И эти петушки, и золотые флюгеры на острых шпилях церквей и храмов; красный булыжник старой рыночной площади и аромат цветущей глицинии во дворе бывшего иезуитского аббатства.
И горячий пар артезианских источников, поднимающийся у подножья Флорентийской горы.
И все эти медленно бредущие по тропинкам и аллеям усталые тени, толи наших современников, толи тени давно умерших и безнадёжно застрявших в этих живописных ландшафтах, столь похожих на обетованный парадиз.
Если чудесный рай утерян для нас безвозвратно, то зачем нам даны знаки его?
Все эти путеводные образы и лики, увлекающие нас на поиски того, что безвозвратно кануло в ничто.
Малые и большие дороги, горные тропинки и широкие аллеи.
Ароматы розы и жасмина, тихий шум струящихся вод и голоса птиц. Бисер дождевых капель и волшебный перелив радуги. Звенящая тишина и сон во сне.
Что должно быть утрачено навсегда, что должно быть приобретённым навеки?
И снова, и в который раз, словно бесконечный ветер шумит рефреном в голове …камень, лист, ненайденная дверь; о камне, о листе, о двери. И о всех забытых лицах. Обо всех усталых в чужом краю, обо всех кораблях, ушедших в море, обо всех, забывших радость свою.
Нагие и одинокие приходим мы в изгнание. В темной утробе нашей матери мы не знаем ее лица; из тюрьмы ее плоти выходим мы в невыразимую глухую тюрьму мира.
Я буду мечтать о кладбище, где лежит, отдыхая,
Столько ушедших, далёких, забытых,
От которых лишь осталась трава густая
Да имена на стёртых замшенных плитах.
Кто из нас знал своего брата? Кто из нас заглядывал в сердце своего отца? Кто из нас не заперт навеки в тюрьме? Кто из нас не остается навеки чужим и одиноким?
О тщета утраты в пылающих лабиринтах, затерянный среди горящих звезд на этом истомленном негорящем угольке, затерянный! Немо вспоминая, мы ищем великий забытый язык, утраченную тропу на небеса, камень, лист, ненайденную дверь. Где? Когда?
О утраченный и ветром оплаканный призрак, вернись, вернись!
И снова, о камне, о листе, о не найденной двери… взгляни на дом свой, ангел!
Аллея была безлюдна, безвидна и пуста, и тьма над бездною, и дух божий носился над водою.

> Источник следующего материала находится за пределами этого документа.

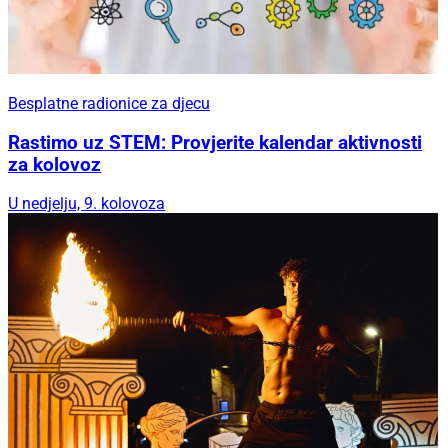
Besplatne radionice za djecu
Rastimo uz STEM: Provjerite kalendar aktivnosti
za kolovoz
U nedjelju, 9. kolovoza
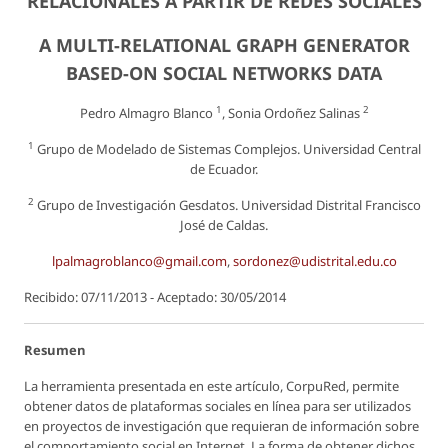
RELACIONALES A PARTIR DE REDES SOCIALES
A MULTI-RELATIONAL GRAPH GENERATOR
BASED-ON SOCIAL NETWORKS DATA
1
2
Pedro Almagro Blanco
, Sonia Ordoñez Salinas
1
Grupo de Modelado de Sistemas Complejos. Universidad Central
de Ecuador.
2
Grupo de Investigación Gesdatos. Universidad Distrital Francisco
José de Caldas.
lpalmagroblanco@gmail.com
,
sordonez@udistrital.edu.co
Recibido: 07/11/2013 - Aceptado: 30/05/2014
Resumen
La herramienta presentada en este artículo, CorpuRed, permite
obtener datos de plataformas sociales en línea para ser utilizados
en proyectos de investigación que requieran de información sobre
el comportamiento social en Internet. La forma de obtener dichos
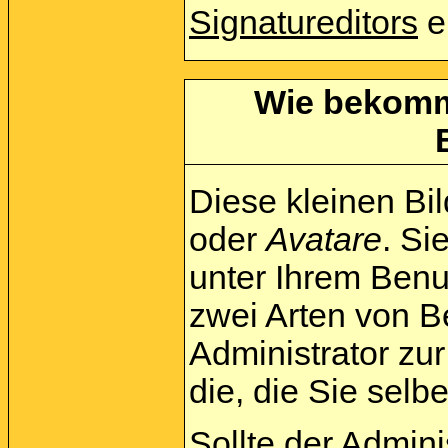
Signatureditors
e
Wie bekomme
Diese kleinen Bi
oder
Avatare
. Si
unter Ihrem Benu
zwei Arten von B
Administrator zu
die, die Sie sel
Sollte der Admini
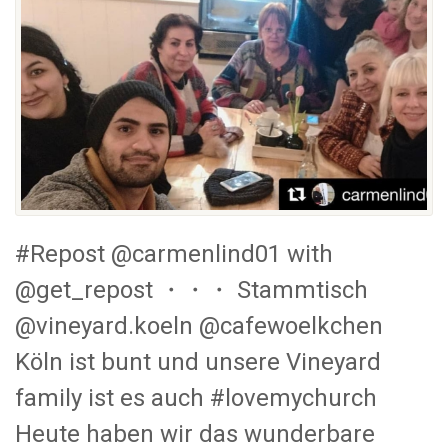
#Repost @carmenlind01 with
@get_repost ・・・ Stammtisch
@vineyard.koeln @cafewoelkchen
Köln ist bunt und unsere Vineyard
family ist es auch #lovemychurch
Heute haben wir das wunderbare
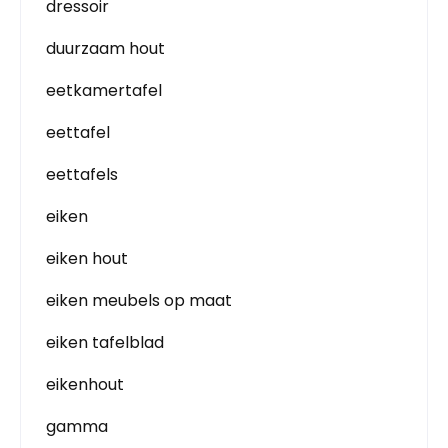
dressoir
duurzaam hout
eetkamertafel
eettafel
eettafels
eiken
eiken hout
eiken meubels op maat
eiken tafelblad
eikenhout
gamma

Куда-то, в сторону спящего Рейна, горная речка со странным названием Орсо несла свои хрустальные воды, минуя опустевшие виллы, парки и розовые сады, отцветшие и одинокие.
И сказал он Богу, да будет свет. И стал свет. Серо-голубым, как цвет неба у Вермеера, лазурным, как оттенок ангельских плащей у Джотто.
В старом кафе, у английского теннисного корта он выпил бокал ароматного рейнского рислинга и увидел, что свет хорош и тут же отделил свет от тьмы.
И был вечер, и было утро: день последний, он же – день Творения и Страшного суда, ибо любой Суд мы творим в себе лишь сами, как Ад творим сами и Рай.
Картины, множество картин, миллионы живописных полотен составляли его мир, и до и после, хотя больше после, чем до, так как единственное, что представляло собой невидимую ценность и оставляло его наедине с собой, с тем, каким он себя помнил и знал, была память, его собственная память, которая как древнее дно мирового океана хранила в своём бескрайнем чреве воспоминания о всех временах и всех живых существах, когда-либо живших и о всех, которым ещё предстоит жить в будущем.
Картины, тысячи полотен, миллионы кракелюр, миллиарды минеральных пигментов: всё хранилось в тайниках его сознания, словно легионы книг – в анфиладах пражской Клементиниум или тайном логове старика Борхеса, великого слепца и алхимика.
Ему казалось, а может, это было и в самом деле, что вся его жизнь, начиная с момента рождения и, заканчивая фактом пребывания в этом странном городе, где желаемое мгновенно становится реальностью, есть лишь фантазия в чистом виде, осознанное и управляемое его волей сновидение, которое и есть истинное незамутненное случайной мыслью бытие.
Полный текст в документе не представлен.